_Task requirements_:
Your answer should be one number: the count of lines in the data below that include "Timer".

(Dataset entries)
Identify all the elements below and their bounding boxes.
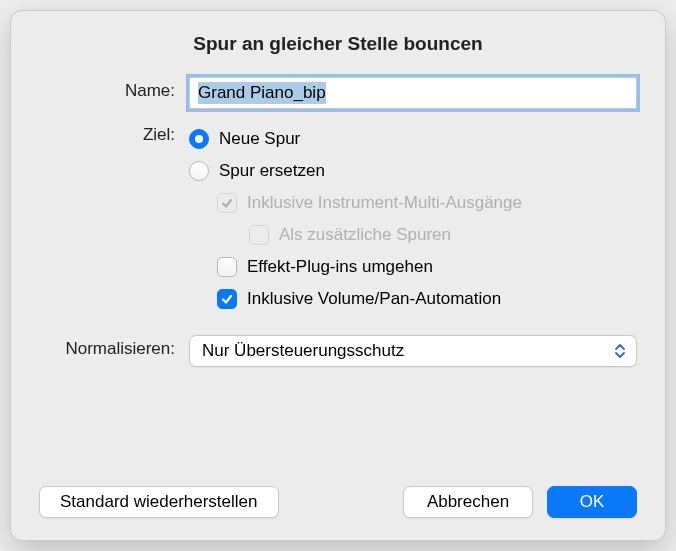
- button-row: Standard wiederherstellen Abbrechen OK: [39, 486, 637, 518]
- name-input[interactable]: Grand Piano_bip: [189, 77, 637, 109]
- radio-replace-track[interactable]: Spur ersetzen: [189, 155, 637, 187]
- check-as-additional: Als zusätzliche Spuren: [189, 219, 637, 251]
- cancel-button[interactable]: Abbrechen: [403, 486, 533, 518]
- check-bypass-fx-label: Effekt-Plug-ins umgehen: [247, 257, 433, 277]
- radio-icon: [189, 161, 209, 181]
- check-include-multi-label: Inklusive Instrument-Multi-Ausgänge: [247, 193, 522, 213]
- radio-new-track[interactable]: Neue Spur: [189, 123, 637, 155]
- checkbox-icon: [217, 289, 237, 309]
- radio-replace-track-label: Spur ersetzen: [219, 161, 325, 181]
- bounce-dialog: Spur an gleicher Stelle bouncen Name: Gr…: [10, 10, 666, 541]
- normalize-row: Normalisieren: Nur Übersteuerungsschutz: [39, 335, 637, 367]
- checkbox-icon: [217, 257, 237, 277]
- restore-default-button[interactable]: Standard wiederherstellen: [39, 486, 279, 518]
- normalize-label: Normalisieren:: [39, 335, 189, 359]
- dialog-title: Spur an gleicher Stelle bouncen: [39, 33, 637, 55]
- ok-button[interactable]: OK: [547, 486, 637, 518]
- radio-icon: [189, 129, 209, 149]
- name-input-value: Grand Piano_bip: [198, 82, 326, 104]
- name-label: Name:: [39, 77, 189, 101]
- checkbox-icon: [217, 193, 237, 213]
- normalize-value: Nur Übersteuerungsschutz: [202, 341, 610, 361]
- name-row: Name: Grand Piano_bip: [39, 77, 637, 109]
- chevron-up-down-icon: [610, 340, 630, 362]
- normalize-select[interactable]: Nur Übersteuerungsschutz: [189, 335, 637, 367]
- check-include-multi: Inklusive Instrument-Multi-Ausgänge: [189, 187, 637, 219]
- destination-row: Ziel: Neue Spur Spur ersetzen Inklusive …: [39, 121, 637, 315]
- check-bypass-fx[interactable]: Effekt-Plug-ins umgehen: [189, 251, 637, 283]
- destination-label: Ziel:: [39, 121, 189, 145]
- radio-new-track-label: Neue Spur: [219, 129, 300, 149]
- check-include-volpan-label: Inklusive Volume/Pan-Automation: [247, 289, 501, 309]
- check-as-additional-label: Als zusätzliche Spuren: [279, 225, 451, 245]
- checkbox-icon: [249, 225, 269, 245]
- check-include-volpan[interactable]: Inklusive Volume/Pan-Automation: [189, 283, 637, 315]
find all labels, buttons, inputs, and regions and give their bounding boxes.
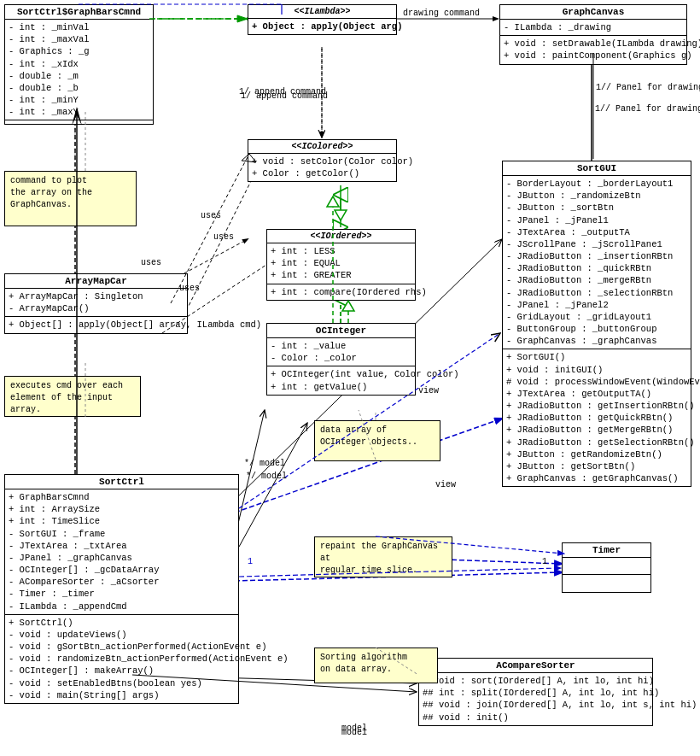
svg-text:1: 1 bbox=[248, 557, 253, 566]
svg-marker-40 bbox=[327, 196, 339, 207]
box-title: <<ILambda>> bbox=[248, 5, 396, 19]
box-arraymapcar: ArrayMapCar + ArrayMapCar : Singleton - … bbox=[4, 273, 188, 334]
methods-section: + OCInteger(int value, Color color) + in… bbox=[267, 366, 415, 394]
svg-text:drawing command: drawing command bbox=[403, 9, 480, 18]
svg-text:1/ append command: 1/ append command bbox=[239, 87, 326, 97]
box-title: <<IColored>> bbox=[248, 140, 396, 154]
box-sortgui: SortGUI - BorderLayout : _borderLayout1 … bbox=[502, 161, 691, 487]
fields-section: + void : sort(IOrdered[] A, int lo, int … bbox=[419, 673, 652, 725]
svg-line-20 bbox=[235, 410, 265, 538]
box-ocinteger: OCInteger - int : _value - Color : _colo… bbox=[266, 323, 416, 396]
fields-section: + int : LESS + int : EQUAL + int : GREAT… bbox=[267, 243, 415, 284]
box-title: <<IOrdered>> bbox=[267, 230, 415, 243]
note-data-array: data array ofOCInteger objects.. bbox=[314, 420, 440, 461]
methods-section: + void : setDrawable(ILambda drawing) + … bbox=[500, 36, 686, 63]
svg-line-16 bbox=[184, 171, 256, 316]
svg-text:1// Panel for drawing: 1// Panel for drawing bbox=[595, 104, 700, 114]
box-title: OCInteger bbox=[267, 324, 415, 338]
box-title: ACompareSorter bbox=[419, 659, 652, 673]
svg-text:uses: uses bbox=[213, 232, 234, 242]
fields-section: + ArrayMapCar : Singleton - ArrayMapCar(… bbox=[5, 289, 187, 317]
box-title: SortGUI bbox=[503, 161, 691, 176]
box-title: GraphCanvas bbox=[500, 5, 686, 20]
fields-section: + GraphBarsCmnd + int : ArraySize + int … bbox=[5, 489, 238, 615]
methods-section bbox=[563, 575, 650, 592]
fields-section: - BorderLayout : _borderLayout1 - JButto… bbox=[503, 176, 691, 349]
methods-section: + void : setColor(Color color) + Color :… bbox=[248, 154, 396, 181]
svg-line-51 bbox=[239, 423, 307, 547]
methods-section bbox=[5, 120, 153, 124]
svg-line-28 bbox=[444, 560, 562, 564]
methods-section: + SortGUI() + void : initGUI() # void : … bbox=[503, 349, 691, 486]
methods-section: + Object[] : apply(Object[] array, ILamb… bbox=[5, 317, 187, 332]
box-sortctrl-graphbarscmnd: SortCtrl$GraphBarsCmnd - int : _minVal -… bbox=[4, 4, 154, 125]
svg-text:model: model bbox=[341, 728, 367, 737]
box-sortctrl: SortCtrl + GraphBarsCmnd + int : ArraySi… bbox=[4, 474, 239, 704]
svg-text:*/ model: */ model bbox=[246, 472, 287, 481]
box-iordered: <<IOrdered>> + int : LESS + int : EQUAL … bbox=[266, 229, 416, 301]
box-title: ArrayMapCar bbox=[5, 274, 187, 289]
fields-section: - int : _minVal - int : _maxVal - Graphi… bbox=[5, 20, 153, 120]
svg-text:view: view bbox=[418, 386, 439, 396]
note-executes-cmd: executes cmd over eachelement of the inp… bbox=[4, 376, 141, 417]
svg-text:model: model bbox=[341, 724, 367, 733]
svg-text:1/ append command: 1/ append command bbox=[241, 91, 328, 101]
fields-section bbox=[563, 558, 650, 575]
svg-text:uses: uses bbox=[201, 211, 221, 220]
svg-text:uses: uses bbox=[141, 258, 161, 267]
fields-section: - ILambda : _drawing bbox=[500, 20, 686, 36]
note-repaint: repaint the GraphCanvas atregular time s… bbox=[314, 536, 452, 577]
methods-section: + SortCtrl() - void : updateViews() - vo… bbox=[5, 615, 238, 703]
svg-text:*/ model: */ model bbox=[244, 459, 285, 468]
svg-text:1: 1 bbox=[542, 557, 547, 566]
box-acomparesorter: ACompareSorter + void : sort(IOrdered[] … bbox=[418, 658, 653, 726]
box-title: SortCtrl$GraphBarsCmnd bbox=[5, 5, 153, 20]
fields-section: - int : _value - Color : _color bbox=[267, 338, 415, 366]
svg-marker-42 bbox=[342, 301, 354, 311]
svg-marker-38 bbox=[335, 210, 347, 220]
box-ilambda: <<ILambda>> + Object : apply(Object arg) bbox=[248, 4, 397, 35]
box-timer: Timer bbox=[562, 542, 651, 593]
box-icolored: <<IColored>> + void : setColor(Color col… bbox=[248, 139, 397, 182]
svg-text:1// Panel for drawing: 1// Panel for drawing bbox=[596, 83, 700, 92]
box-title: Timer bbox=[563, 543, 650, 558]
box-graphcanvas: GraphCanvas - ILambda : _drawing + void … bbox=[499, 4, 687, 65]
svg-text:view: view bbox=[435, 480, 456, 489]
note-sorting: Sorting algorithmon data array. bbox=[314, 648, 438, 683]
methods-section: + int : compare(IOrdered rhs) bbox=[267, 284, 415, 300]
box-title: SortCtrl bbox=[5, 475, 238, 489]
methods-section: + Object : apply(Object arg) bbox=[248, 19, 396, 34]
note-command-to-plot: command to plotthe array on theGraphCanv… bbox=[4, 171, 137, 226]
---
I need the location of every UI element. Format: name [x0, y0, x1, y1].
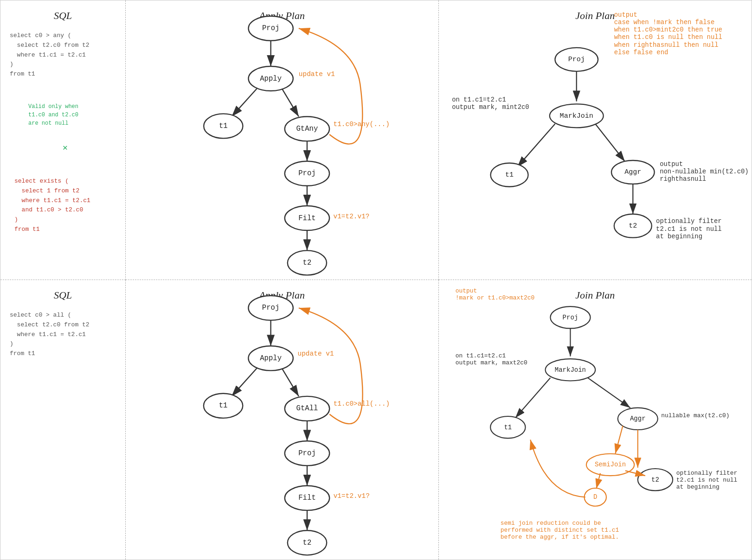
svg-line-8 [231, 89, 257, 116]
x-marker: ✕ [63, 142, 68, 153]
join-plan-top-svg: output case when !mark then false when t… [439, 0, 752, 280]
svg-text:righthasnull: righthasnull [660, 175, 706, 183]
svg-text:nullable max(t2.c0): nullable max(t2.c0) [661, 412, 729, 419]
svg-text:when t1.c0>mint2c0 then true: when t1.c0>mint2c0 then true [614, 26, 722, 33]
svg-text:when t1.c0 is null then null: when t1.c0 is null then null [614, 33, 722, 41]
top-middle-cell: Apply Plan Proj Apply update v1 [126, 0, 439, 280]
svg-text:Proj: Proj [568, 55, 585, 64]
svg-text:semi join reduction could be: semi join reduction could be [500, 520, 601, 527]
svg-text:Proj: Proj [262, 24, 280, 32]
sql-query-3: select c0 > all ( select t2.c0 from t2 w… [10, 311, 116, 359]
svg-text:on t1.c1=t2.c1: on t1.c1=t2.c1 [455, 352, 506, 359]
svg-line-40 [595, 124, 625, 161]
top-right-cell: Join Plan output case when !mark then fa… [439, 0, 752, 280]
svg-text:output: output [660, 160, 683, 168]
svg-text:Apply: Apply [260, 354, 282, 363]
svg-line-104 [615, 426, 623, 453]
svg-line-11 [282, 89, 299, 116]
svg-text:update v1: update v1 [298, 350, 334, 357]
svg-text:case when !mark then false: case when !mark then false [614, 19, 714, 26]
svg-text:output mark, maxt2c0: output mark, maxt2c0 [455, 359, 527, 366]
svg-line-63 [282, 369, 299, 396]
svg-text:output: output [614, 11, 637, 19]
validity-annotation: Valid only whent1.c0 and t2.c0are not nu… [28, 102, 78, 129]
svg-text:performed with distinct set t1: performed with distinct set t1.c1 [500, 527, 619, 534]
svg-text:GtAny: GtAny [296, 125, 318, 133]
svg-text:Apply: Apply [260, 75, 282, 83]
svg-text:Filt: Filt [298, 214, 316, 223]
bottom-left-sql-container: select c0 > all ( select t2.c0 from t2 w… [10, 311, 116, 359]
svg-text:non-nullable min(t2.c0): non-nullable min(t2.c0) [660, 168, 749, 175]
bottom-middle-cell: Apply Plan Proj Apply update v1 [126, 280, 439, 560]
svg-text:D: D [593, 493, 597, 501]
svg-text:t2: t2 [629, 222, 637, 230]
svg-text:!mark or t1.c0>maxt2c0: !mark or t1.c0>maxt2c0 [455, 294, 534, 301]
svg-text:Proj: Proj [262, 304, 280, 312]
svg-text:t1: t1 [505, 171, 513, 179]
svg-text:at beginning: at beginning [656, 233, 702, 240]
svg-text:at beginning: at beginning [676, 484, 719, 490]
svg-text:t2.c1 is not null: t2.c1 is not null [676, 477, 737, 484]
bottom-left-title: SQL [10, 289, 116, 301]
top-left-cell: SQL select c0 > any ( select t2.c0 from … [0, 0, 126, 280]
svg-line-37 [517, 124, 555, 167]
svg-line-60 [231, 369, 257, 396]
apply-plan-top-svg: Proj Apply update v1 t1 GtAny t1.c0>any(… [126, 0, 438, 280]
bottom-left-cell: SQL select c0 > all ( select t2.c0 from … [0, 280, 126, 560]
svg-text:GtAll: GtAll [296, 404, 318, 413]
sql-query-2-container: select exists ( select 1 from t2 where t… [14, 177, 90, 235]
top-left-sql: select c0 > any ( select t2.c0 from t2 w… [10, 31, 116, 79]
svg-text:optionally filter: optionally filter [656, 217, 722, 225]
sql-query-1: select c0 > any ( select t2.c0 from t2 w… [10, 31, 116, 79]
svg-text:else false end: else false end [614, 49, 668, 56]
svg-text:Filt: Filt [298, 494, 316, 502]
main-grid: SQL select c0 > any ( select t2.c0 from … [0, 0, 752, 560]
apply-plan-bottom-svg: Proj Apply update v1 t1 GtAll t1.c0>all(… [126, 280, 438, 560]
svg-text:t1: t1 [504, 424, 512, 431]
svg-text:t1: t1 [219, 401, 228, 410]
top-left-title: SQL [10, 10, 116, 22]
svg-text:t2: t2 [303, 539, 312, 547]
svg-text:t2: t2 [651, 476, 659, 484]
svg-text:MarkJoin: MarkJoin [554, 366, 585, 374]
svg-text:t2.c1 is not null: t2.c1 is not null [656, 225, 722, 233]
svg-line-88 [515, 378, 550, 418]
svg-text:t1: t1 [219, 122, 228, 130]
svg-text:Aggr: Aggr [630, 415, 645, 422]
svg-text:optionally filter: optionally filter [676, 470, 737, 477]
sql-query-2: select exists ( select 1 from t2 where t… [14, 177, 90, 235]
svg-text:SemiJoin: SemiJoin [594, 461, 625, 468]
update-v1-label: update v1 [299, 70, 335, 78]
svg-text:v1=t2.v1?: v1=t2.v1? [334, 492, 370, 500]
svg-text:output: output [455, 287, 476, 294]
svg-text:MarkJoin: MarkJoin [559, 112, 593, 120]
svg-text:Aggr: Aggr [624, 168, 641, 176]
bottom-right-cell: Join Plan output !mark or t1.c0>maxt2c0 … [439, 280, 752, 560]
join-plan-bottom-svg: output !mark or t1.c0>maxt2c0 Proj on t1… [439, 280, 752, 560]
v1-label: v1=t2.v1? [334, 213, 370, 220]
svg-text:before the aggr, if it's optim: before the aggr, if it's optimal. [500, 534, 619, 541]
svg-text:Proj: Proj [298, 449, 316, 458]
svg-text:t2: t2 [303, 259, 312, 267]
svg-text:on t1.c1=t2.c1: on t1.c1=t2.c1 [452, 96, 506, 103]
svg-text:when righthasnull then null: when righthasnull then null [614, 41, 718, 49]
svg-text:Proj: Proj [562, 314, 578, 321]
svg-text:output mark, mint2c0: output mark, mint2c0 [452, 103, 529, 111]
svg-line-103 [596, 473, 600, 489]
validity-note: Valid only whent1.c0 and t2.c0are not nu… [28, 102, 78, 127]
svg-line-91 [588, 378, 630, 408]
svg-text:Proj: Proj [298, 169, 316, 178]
...
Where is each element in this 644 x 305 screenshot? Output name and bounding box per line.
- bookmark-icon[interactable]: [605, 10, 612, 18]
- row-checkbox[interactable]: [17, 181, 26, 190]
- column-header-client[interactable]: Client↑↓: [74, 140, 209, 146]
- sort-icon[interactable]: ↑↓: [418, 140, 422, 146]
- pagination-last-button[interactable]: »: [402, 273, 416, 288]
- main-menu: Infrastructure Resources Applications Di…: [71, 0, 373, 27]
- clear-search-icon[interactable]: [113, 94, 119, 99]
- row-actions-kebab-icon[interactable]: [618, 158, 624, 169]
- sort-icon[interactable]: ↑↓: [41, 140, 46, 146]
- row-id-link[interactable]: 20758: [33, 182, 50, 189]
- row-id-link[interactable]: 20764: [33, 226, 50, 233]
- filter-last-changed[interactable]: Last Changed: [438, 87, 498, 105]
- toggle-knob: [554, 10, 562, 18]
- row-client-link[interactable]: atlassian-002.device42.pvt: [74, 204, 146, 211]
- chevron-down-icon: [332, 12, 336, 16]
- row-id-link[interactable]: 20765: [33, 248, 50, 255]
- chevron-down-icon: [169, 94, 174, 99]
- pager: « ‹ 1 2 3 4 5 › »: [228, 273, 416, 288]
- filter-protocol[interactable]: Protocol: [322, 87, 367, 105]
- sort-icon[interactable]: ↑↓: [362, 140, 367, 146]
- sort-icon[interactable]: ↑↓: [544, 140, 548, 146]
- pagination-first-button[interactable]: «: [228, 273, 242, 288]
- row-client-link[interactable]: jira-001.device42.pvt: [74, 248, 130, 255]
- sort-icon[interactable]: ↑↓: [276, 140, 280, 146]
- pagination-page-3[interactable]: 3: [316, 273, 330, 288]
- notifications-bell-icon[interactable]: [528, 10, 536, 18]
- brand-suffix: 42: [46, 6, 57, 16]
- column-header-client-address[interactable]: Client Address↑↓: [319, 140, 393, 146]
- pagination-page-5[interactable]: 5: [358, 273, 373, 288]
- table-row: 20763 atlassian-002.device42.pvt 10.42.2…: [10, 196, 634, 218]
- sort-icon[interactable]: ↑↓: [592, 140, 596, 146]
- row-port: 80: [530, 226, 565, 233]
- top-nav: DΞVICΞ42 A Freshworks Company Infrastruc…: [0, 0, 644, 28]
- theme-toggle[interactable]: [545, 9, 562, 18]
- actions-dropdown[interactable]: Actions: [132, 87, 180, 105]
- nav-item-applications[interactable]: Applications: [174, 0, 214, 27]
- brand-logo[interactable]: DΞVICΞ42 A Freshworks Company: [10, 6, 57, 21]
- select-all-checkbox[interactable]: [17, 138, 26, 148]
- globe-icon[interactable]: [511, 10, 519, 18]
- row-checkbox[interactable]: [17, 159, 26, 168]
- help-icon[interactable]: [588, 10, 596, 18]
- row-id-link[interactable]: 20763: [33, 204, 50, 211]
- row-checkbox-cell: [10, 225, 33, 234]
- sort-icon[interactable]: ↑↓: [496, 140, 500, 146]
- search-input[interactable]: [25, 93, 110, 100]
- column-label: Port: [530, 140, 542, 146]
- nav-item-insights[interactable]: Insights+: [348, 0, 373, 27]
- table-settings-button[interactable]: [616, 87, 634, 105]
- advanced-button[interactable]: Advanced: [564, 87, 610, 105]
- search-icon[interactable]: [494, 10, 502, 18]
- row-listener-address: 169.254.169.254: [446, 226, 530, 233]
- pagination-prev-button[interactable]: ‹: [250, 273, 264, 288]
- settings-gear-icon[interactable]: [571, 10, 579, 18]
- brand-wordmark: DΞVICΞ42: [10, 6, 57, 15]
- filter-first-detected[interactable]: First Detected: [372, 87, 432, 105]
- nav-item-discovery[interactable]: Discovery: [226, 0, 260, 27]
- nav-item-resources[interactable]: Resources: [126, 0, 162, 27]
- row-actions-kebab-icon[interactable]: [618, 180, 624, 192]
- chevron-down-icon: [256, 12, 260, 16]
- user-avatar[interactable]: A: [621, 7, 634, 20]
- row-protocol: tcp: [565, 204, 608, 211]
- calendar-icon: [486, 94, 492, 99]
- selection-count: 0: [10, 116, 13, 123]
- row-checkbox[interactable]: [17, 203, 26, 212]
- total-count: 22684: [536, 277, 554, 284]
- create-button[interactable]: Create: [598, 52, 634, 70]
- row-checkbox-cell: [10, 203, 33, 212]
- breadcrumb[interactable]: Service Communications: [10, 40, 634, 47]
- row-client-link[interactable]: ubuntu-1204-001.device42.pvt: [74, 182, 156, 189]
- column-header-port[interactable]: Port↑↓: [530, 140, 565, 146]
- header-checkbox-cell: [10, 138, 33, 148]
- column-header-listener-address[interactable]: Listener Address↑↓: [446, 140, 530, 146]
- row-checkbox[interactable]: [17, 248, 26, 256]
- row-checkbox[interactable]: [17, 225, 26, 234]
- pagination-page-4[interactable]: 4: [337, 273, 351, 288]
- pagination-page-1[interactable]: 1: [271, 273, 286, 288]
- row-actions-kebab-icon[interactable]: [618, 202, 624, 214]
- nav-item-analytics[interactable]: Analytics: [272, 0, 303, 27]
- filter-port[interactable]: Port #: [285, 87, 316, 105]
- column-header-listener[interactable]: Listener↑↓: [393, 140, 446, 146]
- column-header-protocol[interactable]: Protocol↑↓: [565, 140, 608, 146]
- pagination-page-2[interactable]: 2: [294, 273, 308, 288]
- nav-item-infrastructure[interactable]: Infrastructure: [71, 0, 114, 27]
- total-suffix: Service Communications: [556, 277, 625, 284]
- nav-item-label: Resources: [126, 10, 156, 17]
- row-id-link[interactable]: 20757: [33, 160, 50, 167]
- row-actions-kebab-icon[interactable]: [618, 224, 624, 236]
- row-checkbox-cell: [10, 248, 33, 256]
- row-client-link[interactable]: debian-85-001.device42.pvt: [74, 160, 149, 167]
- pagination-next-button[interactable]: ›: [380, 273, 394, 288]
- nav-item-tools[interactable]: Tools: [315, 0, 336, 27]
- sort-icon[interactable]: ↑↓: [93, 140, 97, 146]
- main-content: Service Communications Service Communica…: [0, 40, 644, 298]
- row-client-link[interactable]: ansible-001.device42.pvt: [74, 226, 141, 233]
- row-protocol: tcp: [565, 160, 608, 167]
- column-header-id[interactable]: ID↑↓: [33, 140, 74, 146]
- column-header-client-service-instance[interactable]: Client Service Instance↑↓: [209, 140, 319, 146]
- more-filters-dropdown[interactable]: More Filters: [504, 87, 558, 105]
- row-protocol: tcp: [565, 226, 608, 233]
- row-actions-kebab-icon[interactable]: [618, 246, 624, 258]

_Solution to the exercise_:
2